*Data for the task*.
..........
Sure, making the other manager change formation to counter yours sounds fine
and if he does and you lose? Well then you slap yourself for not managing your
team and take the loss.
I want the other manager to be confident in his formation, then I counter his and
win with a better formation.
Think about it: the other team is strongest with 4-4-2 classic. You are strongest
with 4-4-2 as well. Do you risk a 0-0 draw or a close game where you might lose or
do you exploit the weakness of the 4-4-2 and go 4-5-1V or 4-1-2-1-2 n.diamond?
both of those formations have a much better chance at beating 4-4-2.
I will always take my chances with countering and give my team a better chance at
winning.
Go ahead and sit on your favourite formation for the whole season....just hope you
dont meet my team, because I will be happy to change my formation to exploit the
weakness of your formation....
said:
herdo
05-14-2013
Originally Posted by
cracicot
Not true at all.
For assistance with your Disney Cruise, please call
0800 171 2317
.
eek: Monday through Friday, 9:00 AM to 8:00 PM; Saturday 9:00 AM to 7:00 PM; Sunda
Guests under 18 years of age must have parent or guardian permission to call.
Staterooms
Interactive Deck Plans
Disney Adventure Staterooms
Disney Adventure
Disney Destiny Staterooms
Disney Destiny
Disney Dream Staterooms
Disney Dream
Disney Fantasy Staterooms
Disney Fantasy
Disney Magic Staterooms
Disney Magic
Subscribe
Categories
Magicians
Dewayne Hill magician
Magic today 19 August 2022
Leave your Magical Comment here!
..........
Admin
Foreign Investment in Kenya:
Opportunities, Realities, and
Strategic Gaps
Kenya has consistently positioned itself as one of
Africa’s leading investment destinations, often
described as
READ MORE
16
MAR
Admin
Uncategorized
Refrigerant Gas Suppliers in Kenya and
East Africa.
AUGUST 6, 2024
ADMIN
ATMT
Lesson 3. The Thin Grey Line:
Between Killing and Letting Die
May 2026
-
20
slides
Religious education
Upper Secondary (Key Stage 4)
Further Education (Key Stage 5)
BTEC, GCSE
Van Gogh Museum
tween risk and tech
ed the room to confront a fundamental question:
..........
*Exercise description*. Could you restate, word for word, the lines above from the one with "Sure, making the" to the one with "Leave your Magical Comment here!", both included?

*Your solution*.
Sure, making the other manager change formation to counter yours sounds fine
and if he does and you lose? Well then you slap yourself for not managing your
team and take the loss.
I want the other manager to be confident in his formation, then I counter his and
win with a better formation.
Think about it: the other team is strongest with 4-4-2 classic. You are strongest
with 4-4-2 as well. Do you risk a 0-0 draw or a close game where you might lose or
do you exploit the weakness of the 4-4-2 and go 4-5-1V or 4-1-2-1-2 n.diamond?
both of those formations have a much better chance at beating 4-4-2.
I will always take my chances with countering and give my team a better chance at
winning.
Go ahead and sit on your favourite formation for the whole season....just hope you
dont meet my team, because I will be happy to change my formation to exploit the
weakness of your formation....
said:
herdo
05-14-2013
Originally Posted by
cracicot
Not true at all.
For assistance with your Disney Cruise, please call
0800 171 2317
.
eek: Monday through Friday, 9:00 AM to 8:00 PM; Saturday 9:00 AM to 7:00 PM; Sunda
Guests under 18 years of age must have parent or guardian permission to call.
Staterooms
Interactive Deck Plans
Disney Adventure Staterooms
Disney Adventure
Disney Destiny Staterooms
Disney Destiny
Disney Dream Staterooms
Disney Dream
Disney Fantasy Staterooms
Disney Fantasy
Disney Magic Staterooms
Disney Magic
Subscribe
Categories
Magicians
Dewayne Hill magician
Magic today 19 August 2022
Leave your Magical Comment here!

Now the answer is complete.